Anyone who has been married for a long time will tell you that passion and desire comes and goes. If you stick out the bad times, the good times will be even better. Never quit or give up hope unless you are in an abusive relationship.
A spark of attraction is essential for a happy marriage. It can be hard to find a spark after thirty plus years of togetherness and even harder to keep it. At this time, having a midlife crisis and being replaced with a younger, sexier model seems possible.
It is time to be happy. Life is too short. We want to enjoy life to the fullest.
We enjoy our life together. We are having fun. We are working on our communication and are committed to improving our sex life. We are losing weight and trying to get healthier. We have good intentions but we are a little lazy about this new commitment. It seems a little awkward.
A marriage counselor is a precious commodity in a marriage. I highly recommend one. Our counselor has helped us to communicate better. Men and women do not speak the same language. She has helped us understand each other. She has taught us strategies for coping with life and family.
Jill’s three basic tips for a happy marriage:
1. Wives need to hear that they are their husband’s top priority, frequently.

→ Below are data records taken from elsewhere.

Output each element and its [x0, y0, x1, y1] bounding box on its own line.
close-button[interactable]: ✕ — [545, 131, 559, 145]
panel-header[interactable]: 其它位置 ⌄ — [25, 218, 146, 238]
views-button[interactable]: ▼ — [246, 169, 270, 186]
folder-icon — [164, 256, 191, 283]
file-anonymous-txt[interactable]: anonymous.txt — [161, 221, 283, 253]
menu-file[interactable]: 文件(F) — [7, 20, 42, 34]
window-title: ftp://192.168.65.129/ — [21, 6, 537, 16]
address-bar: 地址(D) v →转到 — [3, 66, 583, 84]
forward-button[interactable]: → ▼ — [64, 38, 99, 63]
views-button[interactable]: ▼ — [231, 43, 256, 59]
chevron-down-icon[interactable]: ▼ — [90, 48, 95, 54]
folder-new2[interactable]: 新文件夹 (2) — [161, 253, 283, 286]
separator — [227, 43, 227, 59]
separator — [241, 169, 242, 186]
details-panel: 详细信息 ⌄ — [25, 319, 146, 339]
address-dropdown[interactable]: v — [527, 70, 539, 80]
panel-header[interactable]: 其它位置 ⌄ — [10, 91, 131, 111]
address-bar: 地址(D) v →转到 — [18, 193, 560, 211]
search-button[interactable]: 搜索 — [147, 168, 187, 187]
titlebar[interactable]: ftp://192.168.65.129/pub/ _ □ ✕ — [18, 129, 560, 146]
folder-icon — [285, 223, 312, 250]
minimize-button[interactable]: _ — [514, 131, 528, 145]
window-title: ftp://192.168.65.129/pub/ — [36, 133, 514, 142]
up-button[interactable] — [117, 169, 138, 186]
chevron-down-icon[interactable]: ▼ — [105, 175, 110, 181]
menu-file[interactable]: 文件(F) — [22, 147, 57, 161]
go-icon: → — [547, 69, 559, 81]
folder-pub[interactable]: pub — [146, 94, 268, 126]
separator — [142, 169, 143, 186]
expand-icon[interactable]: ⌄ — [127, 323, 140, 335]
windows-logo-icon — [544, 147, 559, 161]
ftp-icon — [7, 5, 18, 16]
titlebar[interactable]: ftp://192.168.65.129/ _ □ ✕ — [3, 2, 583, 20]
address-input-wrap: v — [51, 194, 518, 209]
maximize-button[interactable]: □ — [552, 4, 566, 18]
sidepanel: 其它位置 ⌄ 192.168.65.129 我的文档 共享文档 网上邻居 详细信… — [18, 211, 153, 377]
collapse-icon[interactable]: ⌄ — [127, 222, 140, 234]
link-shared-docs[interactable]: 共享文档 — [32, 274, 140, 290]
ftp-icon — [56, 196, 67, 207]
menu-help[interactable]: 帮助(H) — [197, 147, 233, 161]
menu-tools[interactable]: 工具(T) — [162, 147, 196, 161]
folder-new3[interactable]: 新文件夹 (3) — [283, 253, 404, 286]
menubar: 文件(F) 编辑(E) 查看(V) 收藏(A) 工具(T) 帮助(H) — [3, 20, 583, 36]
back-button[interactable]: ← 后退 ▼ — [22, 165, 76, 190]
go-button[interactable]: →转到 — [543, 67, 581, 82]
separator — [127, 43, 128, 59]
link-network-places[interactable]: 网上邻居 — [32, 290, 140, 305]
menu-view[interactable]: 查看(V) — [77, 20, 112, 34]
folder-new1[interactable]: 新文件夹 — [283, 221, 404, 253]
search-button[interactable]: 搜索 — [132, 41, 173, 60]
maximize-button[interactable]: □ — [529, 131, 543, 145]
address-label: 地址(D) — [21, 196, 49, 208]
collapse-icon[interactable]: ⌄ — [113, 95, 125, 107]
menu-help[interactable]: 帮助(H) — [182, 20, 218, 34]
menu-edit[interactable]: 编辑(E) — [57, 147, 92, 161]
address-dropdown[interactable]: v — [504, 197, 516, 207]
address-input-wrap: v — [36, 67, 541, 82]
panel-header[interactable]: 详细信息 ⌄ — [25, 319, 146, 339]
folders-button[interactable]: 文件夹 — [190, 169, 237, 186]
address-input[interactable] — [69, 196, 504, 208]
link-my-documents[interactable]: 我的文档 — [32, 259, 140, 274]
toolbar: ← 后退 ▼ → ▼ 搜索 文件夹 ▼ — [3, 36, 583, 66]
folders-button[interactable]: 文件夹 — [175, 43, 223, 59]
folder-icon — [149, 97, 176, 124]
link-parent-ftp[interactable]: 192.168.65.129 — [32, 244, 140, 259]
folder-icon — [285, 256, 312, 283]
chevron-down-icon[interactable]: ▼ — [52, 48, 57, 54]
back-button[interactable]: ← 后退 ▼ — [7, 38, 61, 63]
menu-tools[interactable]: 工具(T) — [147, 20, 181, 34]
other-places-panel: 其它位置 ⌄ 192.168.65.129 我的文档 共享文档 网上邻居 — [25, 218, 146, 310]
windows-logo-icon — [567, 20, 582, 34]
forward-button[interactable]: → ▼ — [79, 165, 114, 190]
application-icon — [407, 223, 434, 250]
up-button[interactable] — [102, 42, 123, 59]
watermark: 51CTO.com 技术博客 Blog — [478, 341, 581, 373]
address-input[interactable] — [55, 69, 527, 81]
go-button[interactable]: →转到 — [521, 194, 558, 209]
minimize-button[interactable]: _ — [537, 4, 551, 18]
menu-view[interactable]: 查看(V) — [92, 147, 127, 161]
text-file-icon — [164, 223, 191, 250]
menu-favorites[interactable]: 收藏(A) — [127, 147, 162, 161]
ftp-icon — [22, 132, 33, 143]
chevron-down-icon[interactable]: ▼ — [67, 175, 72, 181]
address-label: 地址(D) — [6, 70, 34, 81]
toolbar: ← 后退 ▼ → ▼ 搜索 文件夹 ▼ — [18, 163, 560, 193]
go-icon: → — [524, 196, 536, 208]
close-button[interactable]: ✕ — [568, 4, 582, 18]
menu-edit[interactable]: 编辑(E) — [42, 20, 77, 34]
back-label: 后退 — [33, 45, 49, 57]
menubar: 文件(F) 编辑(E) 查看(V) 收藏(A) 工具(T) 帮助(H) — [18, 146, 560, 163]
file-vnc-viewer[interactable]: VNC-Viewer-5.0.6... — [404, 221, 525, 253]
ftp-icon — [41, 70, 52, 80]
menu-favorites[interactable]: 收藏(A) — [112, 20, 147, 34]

2. Men need to be appreciated and emotionally supported by their wives.
3. A successful marriage is built on good communication and a variety of shared experiences and adventures in and out of the bedroom tougher and separately.
Start slow. We will start with good communication and simple things. Kisses, hugs, holding hands, courtesy, a little flirting. Support and acceptance of shortcomings and faults. Some research. Doing what feels good. Looking for things we like about each other.
More to come.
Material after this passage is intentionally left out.